WHAT YOU SHOULD DO:
Among the entries below, take the line with "digital human avatars, covering" and the line with "ensuring a seamless blend of dig", and output them and every line between them exactly, with nothing else.

[Collected data]
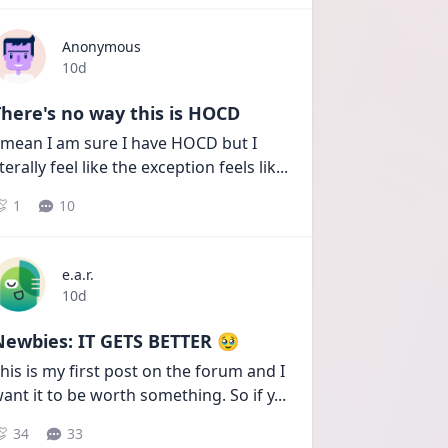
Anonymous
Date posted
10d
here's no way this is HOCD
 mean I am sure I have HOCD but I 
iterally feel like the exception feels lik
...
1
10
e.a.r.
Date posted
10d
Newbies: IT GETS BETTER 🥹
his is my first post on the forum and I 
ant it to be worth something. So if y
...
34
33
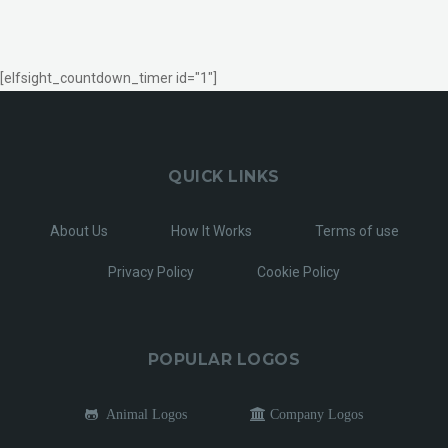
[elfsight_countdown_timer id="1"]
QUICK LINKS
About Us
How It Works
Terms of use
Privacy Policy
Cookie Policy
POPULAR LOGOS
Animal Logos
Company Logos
...
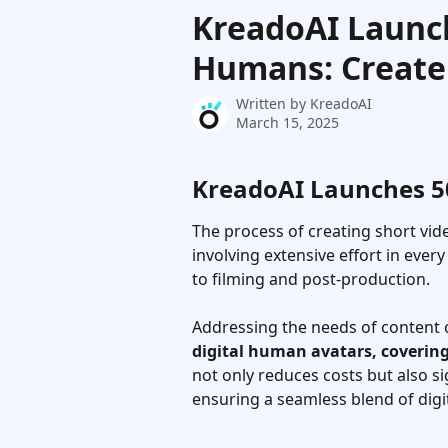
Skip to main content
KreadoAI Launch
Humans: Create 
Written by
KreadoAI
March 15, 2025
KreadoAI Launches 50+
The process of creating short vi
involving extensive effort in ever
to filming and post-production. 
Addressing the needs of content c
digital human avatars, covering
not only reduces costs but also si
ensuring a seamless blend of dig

FINAL ANSWER:
digital human avatars, covering
not only reduces costs but also si
ensuring a seamless blend of dig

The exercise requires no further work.